Ce qui m’intéressait au-delà de l’intervention, du travail de l’écriture et de l’illustration, c’est que l’objet final puisse créer du lien entre les générations. Le retour très positif de ce livret m’a amené à le retravailler pour qu’il puisse exister pour un public plus large.

 

Pourquoi l’avoir située à Cahors ?

T.C. : Les souvenirs de cette BD sont des histoires vécues, en partie, par des personnes résidents dans une EPHAD de Cahors. C’est une manière de leur rendre hommage. Je pense en particulier à un résident qui n’a pas eu le temps de voir le livret fini…

 

Les Souvenirs abordent aussi bien des sujets légers que graves, tels que la cantine de l’école et la guerre… Mais pourquoi ne pas s’être concentrée sur un seul thème pour le traiter avec plus de profondeur ?

T.C. : Chaque atelier durait 1h, 1h 30 environ. Je les emmenais sur un thème et puis après quelques souvenirs évoqués, une personne racontait une histoire qui n’avait rien à voir avec le thème de départ.

J’avais envie que cette bd soit au plus proche de l’ambiance de ces ateliers. Les souvenirs pouvaient être tristes, puis un peu flous et tout à coup joyeux… Ce qu’ils racontent est important, mais ce qu’ils sont aussi. Nous avons trop souvent tendance à ne les considérer que comme des vieux. Amel est bien là pour nous apporter de la légèreté, et ne pas oublier qu’ils ont aussi étaient jeunes !

Alors oui, pas de thèmes à fond, mais une traversée intimiste dans une époque qui était la leur.

 

L’EPHAD de Souvenirs d’un autre temps n’est-elle pas un peu idéalisée ?

T.C. : Totalement.
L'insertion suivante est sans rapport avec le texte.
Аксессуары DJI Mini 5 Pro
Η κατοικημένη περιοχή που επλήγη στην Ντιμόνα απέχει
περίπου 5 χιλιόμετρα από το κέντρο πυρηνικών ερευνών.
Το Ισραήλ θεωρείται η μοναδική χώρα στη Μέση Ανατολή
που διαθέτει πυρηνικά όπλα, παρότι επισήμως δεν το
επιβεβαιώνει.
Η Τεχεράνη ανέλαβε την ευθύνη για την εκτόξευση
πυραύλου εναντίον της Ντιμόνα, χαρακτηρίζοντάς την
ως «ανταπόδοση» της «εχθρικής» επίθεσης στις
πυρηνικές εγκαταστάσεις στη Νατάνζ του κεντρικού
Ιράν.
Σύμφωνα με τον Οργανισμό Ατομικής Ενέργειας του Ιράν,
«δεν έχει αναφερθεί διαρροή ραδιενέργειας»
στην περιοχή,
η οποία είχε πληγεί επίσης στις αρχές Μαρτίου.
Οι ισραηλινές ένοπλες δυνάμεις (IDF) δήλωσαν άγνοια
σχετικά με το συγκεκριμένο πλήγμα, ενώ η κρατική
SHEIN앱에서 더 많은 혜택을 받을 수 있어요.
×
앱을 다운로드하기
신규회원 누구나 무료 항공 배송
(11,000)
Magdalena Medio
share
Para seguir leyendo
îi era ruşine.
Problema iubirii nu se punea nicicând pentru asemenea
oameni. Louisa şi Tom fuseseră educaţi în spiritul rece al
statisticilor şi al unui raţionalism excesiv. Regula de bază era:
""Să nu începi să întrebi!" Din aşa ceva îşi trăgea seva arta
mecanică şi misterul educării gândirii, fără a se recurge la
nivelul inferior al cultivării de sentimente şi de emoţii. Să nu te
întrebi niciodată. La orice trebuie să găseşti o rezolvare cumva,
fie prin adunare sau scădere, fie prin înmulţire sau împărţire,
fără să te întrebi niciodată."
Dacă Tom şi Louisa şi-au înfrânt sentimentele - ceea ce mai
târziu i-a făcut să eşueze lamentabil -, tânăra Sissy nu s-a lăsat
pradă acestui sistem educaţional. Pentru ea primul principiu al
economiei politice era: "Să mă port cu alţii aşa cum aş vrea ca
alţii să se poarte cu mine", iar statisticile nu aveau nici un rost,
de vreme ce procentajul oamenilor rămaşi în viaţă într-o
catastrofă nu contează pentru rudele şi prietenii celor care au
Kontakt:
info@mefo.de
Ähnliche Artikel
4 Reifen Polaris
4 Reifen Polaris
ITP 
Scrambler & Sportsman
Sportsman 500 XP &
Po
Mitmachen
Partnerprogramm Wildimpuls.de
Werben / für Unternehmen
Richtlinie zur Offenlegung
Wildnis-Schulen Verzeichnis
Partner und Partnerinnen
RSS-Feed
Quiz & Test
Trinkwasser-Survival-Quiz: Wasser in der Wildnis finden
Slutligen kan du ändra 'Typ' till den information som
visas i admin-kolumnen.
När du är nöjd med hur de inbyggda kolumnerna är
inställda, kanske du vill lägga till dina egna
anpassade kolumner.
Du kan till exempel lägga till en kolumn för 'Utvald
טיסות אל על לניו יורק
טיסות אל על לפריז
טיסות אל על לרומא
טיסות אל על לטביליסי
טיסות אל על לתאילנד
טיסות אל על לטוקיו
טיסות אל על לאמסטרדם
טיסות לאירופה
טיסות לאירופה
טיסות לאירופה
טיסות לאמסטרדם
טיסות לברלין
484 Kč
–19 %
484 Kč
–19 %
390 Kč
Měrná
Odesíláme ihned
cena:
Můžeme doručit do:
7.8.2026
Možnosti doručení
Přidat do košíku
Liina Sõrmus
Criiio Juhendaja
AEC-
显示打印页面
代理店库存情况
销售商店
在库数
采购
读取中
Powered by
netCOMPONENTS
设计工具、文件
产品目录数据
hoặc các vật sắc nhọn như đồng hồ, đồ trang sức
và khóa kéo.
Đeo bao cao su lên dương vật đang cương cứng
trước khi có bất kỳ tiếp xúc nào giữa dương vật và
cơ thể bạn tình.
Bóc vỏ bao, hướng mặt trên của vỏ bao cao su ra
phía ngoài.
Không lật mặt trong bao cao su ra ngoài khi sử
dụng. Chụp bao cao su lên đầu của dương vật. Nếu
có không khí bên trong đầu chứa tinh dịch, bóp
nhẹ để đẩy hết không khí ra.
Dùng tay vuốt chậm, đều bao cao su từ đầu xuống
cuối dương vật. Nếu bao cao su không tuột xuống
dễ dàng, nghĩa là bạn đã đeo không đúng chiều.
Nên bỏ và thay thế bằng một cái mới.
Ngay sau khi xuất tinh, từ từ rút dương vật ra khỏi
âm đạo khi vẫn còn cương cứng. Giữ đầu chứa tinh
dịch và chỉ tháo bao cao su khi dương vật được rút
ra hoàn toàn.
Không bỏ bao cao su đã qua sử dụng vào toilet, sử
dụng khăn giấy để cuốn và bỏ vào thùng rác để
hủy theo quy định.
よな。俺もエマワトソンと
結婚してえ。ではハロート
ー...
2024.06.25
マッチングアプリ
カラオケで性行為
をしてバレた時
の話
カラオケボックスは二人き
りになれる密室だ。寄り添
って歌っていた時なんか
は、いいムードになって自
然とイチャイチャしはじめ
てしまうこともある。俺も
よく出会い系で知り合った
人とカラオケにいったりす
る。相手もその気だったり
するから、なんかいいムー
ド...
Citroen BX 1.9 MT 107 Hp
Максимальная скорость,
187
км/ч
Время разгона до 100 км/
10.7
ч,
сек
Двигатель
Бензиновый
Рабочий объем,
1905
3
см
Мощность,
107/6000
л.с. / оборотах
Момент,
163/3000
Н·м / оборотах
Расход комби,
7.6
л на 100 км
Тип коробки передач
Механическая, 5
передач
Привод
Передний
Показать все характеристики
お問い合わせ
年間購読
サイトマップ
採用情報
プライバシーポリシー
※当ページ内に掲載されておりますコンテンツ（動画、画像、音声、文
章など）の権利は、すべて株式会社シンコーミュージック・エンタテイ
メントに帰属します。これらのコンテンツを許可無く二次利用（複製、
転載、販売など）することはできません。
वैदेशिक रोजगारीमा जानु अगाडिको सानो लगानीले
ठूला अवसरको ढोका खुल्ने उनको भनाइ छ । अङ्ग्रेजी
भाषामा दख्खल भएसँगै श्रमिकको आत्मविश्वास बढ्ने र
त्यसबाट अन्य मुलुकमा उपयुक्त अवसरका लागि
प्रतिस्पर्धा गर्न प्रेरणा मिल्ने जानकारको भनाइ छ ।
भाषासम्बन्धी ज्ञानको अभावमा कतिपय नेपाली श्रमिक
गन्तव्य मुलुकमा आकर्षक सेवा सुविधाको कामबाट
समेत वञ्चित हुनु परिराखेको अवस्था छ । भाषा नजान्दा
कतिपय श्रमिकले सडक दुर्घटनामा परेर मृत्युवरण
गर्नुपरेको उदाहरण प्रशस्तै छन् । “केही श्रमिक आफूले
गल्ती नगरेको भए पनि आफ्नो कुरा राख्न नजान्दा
En France, les EPHAD souffrent du manque de personnel, de moyens. C’est tout simplement révoltant. Accorder du temps, de la tendresse  à nos anciens n’est pas la priorité de nos sociétés; à croire que les Hommes ont oublié qu’un jour ils seront vieux à leur tour.

Avec cette bande dessinée, j’aimerais redonner une belle place à nos anciens. Je pense que leurs souvenirs peuvent nous aider à mieux vivre notre époque, à ne pas refaire les mêmes erreurs.

 

As-tu d’autres projets en cours ?

T.C. : Oui, les projets ne manquent pas, je dois juste trouver le temps…

En parallèle de mon métier d’auteure illustratrice, j’interviens dans les écoles pour accompagner les enseignants dans leurs projets d’arts visuels. Pour l’instant, j’illustre le texte d’une auteure qui se passe dans la savane, et je suis sur un projet d’album pour adultes et enfants qui prendrait la forme d’un voyage dans le Lot avec la rencontre du travail d’un photographe, d’un poète et d’une illustratrice.